Your instructions:
An exact copy of all the data is needed, with every picture left out.

Records for this exercise:
..............................
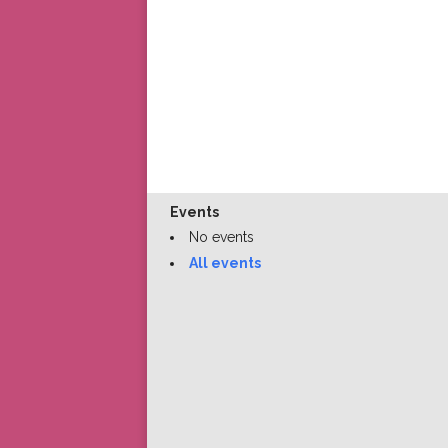
Events
No events
All events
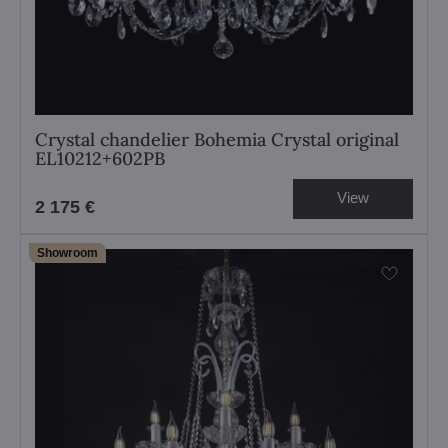
Crystal chandelier Bohemia Crystal original
EL10212+602PB
View
2 175 €
Showroom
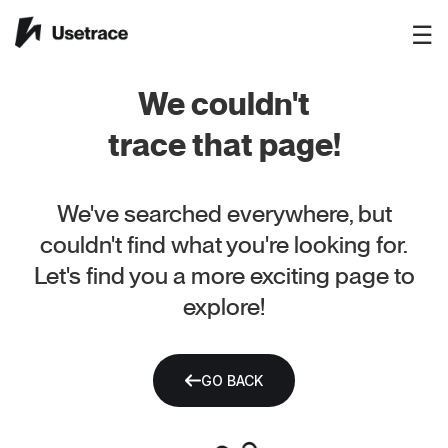
☰
We couldn't
trace that page!
We've searched everywhere, but
couldn't find what you're looking for.
Let's find you a more exciting page to
explore!
GO BACK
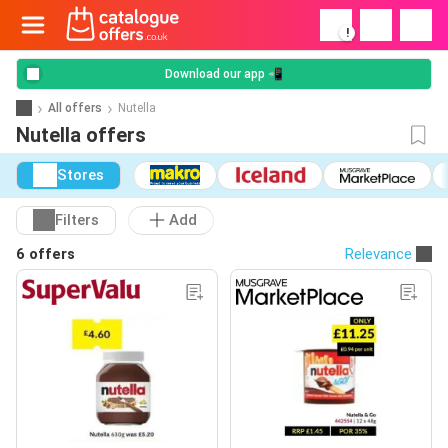
!
Download our app 📲
All offers
Nutella
Nutella offers
Stores
Filters
Add
6 offers
Relevance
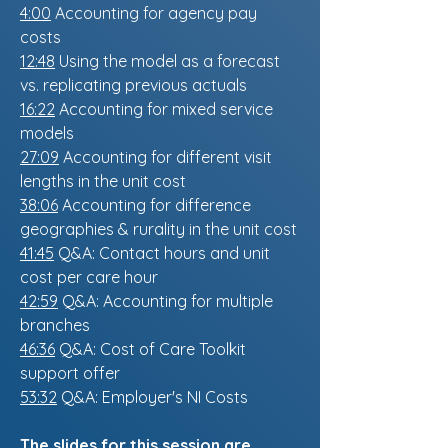
4:00
Accounting for agency pay
costs
12:48
Using the model as a forecast
vs. replicating previous actuals
16:22
Accounting for mixed service
models
27:09
Accounting for different visit
lengths in the unit cost
38:06
Accounting for difference
geographies & rurality in the unit cost
41:45
Q&A: Contact hours and unit
cost per care hour
42:59
Q&A: Accounting for multiple
branches
46:36
Q&A: Cost of Care Toolkit
support offer
53:32
Q&A: Employer's NI Costs
The slides for this session are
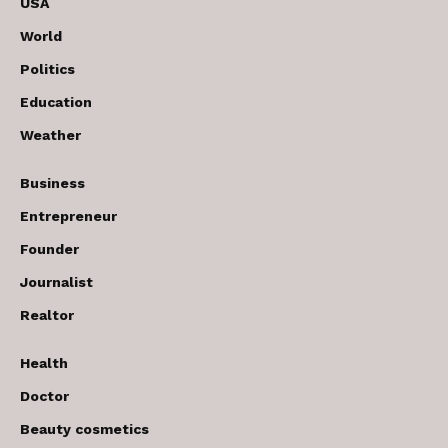
USA
World
Politics
Education
Weather
Business
Entrepreneur
Founder
Journalist
Realtor
Health
Doctor
Beauty cosmetics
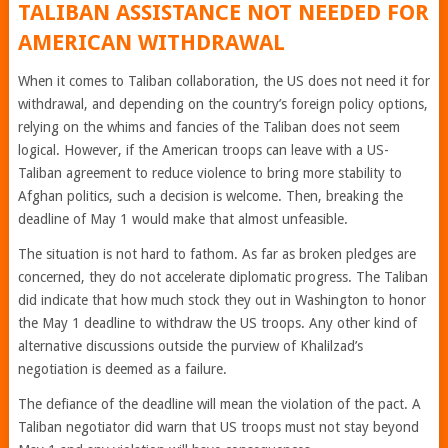
TALIBAN ASSISTANCE NOT NEEDED FOR
AMERICAN WITHDRAWAL
When it comes to Taliban collaboration, the US does not need it for
withdrawal, and depending on the country’s foreign policy options,
relying on the whims and fancies of the Taliban does not seem
logical. However, if the American troops can leave with a US-
Taliban agreement to reduce violence to bring more stability to
Afghan politics, such a decision is welcome. Then, breaking the
deadline of May 1 would make that almost unfeasible.
The situation is not hard to fathom. As far as broken pledges are
concerned, they do not accelerate diplomatic progress. The Taliban
did indicate that how much stock they out in Washington to honor
the May 1 deadline to withdraw the US troops. Any other kind of
alternative discussions outside the purview of Khalilzad’s
negotiation is deemed as a failure.
The defiance of the deadline will mean the violation of the pact. A
Taliban negotiator did warn that US troops must not stay beyond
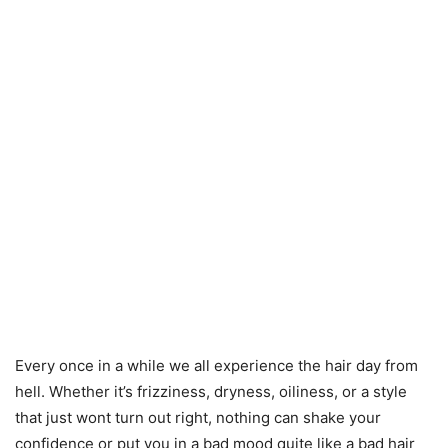
Every once in a while we all experience the hair day from
hell. Whether it’s frizziness, dryness, oiliness, or a style
that just wont turn out right, nothing can shake your
confidence or put you in a bad mood quite like a bad hair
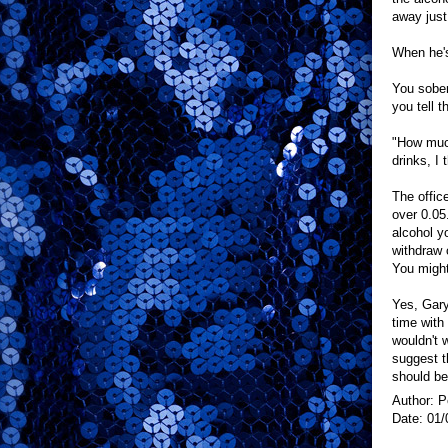
away just
When he's
You sober
you tell 
"How much
drinks, I 
The offic
over 0.05.
alcohol y
withdraw 
You might
Yes, Gary 
time with 
wouldn't 
suggest t
should be
Author: P
Date: 01/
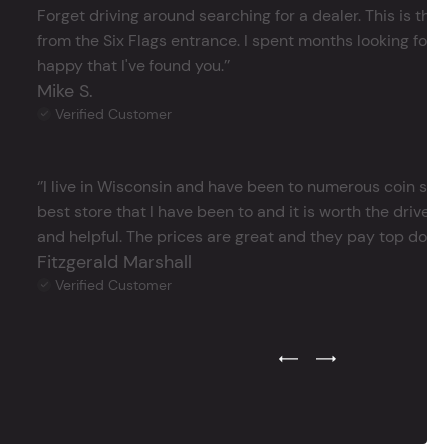
Forget driving around searching for a dealer. This is the 
from the Six Flags entrance. I spent months looking for j
happy that I've found you.’’
Mike S.
Verified Customer
‘’I live in Wisconsin and have been to numerous coin store
best store that I have been to and it is worth the drive 
and helpful. The prices are great and they pay top dollar 
Fitzgerald Marshall
Verified Customer
Previous Testimonial Slide
Next Testimonial Sli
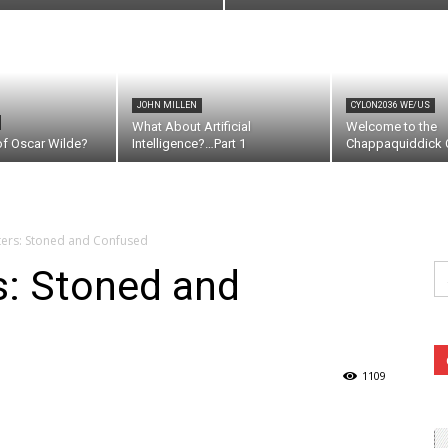
JOHN MILLEN
CYLON2036 WE/US
What About Artificial
Welcome to the
of Oscar Wilde?
Intelligence?…Part 1
Chappaquiddick C
ters: Stoned and Confused
Se
s: Stoned and
fo
1109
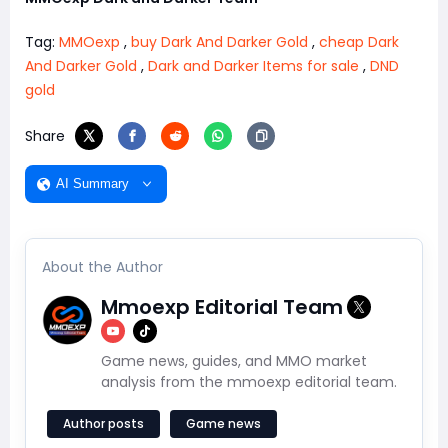
Tag:
MMOexp
,
buy Dark And Darker Gold
,
cheap Dark
And Darker Gold
,
Dark and Darker Items for sale
,
DND
gold
Share
AI Summary
About the Author
Mmoexp Editorial Team
Game news, guides, and MMO market
analysis from the mmoexp editorial team.
Author posts
Game news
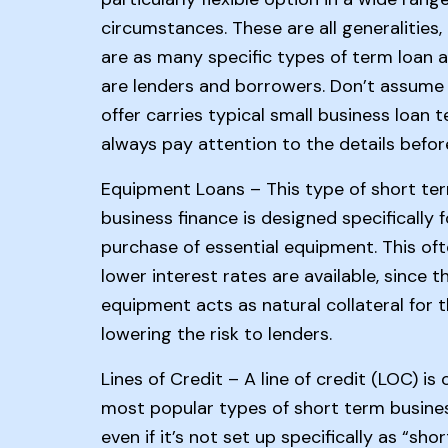
circumstances. These are all generalities,
are as many specific types of term loan a
are lenders and borrowers. Don’t assume
offer carries typical small business loan t
always pay attention to the details before
Equipment Loans – This type of short te
business finance is designed specifically f
purchase of essential equipment. This of
lower interest rates are available, since t
equipment acts as natural collateral for t
lowering the risk to lenders.
Lines of Credit – A line of credit (LOC) is
most popular types of short term busines
even if it’s not set up specifically as “sho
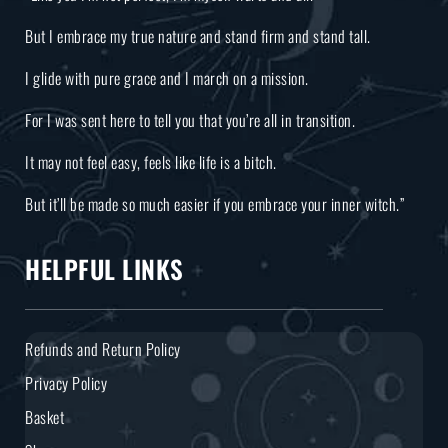
But I embrace my true nature and stand firm and stand tall.
I glide with pure grace and I march on a mission.
For I was sent here to tell you that you’re all in transition.
It may not feel easy, feels like life is a bitch.
But it’ll be made so much easier if you embrace your inner witch.”
HELPFUL LINKS
Refunds and Return Policy
Privacy Policy
Basket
..............................
Response area:
Events
No events
All events
Crystal chandelier Bohemia Crystal original
EL10212+602PB
View
2 175 €
Showroom
☰
We couldn't
trace that page!
We've searched everywhere, but
couldn't find what you're looking for.
Let's find you a more exciting page to
explore!
GO BACK
!
Download our app 📲
All offers
Nutella
Nutella offers
Stores
Filters
Add
6 offers
Relevance
4:00
Accounting for agency pay
costs
12:48
Using the model as a forecast
vs. replicating previous actuals
16:22
Accounting for mixed service
models
27:09
Accounting for different visit
lengths in the unit cost
38:06
Accounting for difference
geographies & rurality in the unit cost
41:45
Q&A: Contact hours and unit
cost per care hour
42:59
Q&A: Accounting for multiple
branches
46:36
Q&A: Cost of Care Toolkit
support offer
53:32
Q&A: Employer's NI Costs
The slides for this session are
USA
World
Politics
Education
Weather
Business
Entrepreneur
Founder
Journalist
Realtor
Health
Doctor
Beauty cosmetics
TALIBAN ASSISTANCE NOT NEEDED FOR
AMERICAN WITHDRAWAL
When it comes to Taliban collaboration, the US does not need it for
withdrawal, and depending on the country’s foreign policy options,
relying on the whims and fancies of the Taliban does not seem
logical. However, if the American troops can leave with a US-
Taliban agreement to reduce violence to bring more stability to
Afghan politics, such a decision is welcome. Then, breaking the
deadline of May 1 would make that almost unfeasible.
The situation is not hard to fathom. As far as broken pledges are
concerned, they do not accelerate diplomatic progress. The Taliban
did indicate that how much stock they out in Washington to honor
the May 1 deadline to withdraw the US troops. Any other kind of
alternative discussions outside the purview of Khalilzad’s
negotiation is deemed as a failure.
The defiance of the deadline will mean the violation of the pact. A
Taliban negotiator did warn that US troops must not stay beyond
Every once in a while we all experience the hair day from
hell. Whether it’s frizziness, dryness, oiliness, or a style
that just wont turn out right, nothing can shake your
confidence or put you in a bad mood quite like a bad hair
away just
When he's
You sober
you tell 
"How much
drinks, I 
The offic
over 0.05.
alcohol y
withdraw 
You might
Yes, Gary 
time with 
wouldn't 
suggest t
should be
Author: P
Date: 01/
Forget driving around searching for a dealer. This is the 
from the Six Flags entrance. I spent months looking for j
happy that I've found you.’’
Mike S.
Verified Customer
‘’I live in Wisconsin and have been to numerous coin store
best store that I have been to and it is worth the drive 
and helpful. The prices are great and they pay top dollar 
Fitzgerald Marshall
Verified Customer
Previous Testimonial Slide
Next Testimonial Sli
JOHN MILLEN
CYLON2036 WE/US
What About Artificial
Welcome to the
of Oscar Wilde?
Intelligence?…Part 1
Chappaquiddick C
ters: Stoned and Confused
Se
s: Stoned and
fo
1109
Tag:
MMOexp
,
buy Dark And Darker Gold
,
cheap Dark
And Darker Gold
,
Dark and Darker Items for sale
,
DND
gold
Share
AI Summary
About the Author
Mmoexp Editorial Team
Game news, guides, and MMO market
analysis from the mmoexp editorial team.
Author posts
Game news
circumstances. These are all generalities,
are as many specific types of term loan a
are lenders and borrowers. Don’t assume
offer carries typical small business loan t
always pay attention to the details before
Equipment Loans – This type of short te
business finance is designed specifically f
purchase of essential equipment. This of
lower interest rates are available, since t
equipment acts as natural collateral for t
lowering the risk to lenders.
Lines of Credit – A line of credit (LOC) is
most popular types of short term busines
even if it’s not set up specifically as “sho
But I embrace my true nature and stand firm and stand tall.
I glide with pure grace and I march on a mission.
For I was sent here to tell you that you’re all in transition.
It may not feel easy, feels like life is a bitch.
But it’ll be made so much easier if you embrace your inner witch.”
HELPFUL LINKS
Refunds and Return Policy
Privacy Policy
Basket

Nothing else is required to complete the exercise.